Update: Squeamish Ossifrage answers, essentially by yes. Accordingly, PKCS#1v2.2's EME-OAEP decoding wants lHash to be checked, as well as other padding, and that it be done in constant time:

Care must be taken to ensure that an opponent cannot distinguish the different error conditions [on 00, lHash, PS, 01], whether by error message or timing, or, more generally, learn partial information about the encoded message EM. Otherwise an opponent may be able to obtain useful information about the decryption of the ciphertext C, leading to a chosen-ciphertext attack such as the one observed by Manger [35].

James Manger's A Chosen Ciphertext Attack on RSA Optimal Asymmetric Encryption Padding (OAEP) as Standardized in PKCS #1 v2.0, in proceedings of Crypto 2001, essentially shows that decryption implementations leaking if the leading 00 is present can be converted into a decryption oracle.
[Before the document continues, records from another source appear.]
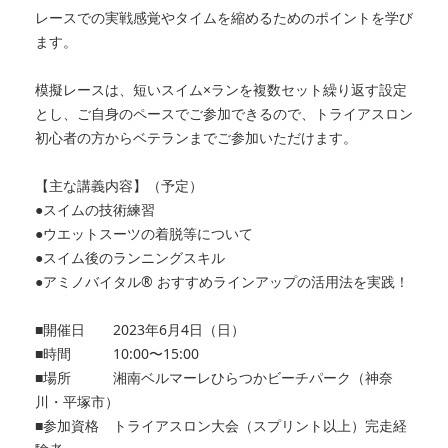
レースでの実戦感覚やタイムを縮めるためのポイントを学び
ます。
模擬レースは、短いスイム×ランを複数セット繰り返す設定
とし、ご自身のペースでご参加できるので、トライアスロン
初心者の方からベテランまでご参加いただけます。
【主な講義内容】（予定）
●スイムの技術練習
●ウエットスーツの着脱等について
●スイム後のランニングスキル
●アミノバイタル® おすすめラインアップの活用法を実践！
■開催日 2023年6月4日（日）
■時間 10:00〜15:00
■場所 湘南ベルマーレひらつかビーチパーク（神奈
川・平塚市）
■参加資格 トライアスロン大会（スプリント以上）完走経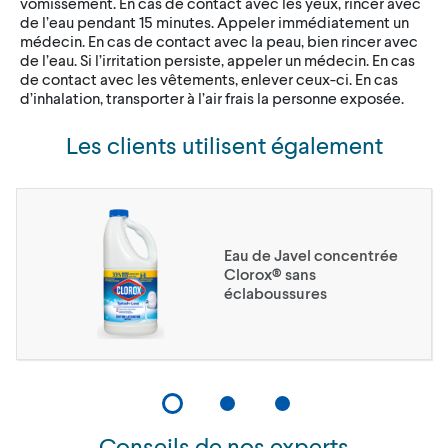
vomissement. En cas de contact avec les yeux, rincer avec
de l’eau pendant 15 minutes. Appeler immédiatement un
médecin. En cas de contact avec la peau, bien rincer avec
de l’eau. Si l’irritation persiste, appeler un médecin. En cas
de contact avec les vêtements, enlever ceux-ci. En cas
d’inhalation, transporter à l’air frais la personne exposée.
Les clients utilisent également
Eau de Javel concentrée
Clorox® sans
éclaboussures
Conseils de nos experts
• Humph. Now I feel ridiculous for citing the security reduction and not Manger's paper. I even cited Manger's paper just the other day in another context. – Squeamish Ossifrage Dec 17 '17 at 15:50
• @SqueamishOssifrage: I'm ridiculous for not remembering Manger's paper in the first place! – fgrieu Dec 17 '17 at 15:54
• We may need a neutral third-party arbiter to decide which of us is more ridiculous at this point. – Squeamish Ossifrage Dec 17 '17 at 16:03

I believe $\mathit{lHash} \mathbin\Vert \mathit{PS} \mathbin\Vert \mathrm{01}$ serves the rôle of the zero-padding in $s = (m \mathbin\Vert 0^{k_1}) \oplus G(r)$ from the formulation of RSAES-OAEP in the standard reference for its security reduction, on p. 5. Verifying that it matches exactly what you intend is critical for the security reduction to work, in particular where it figures into Game 6 on p. 14, to provide the bounds involving $k_1$ in Theorem 1 on p. 9.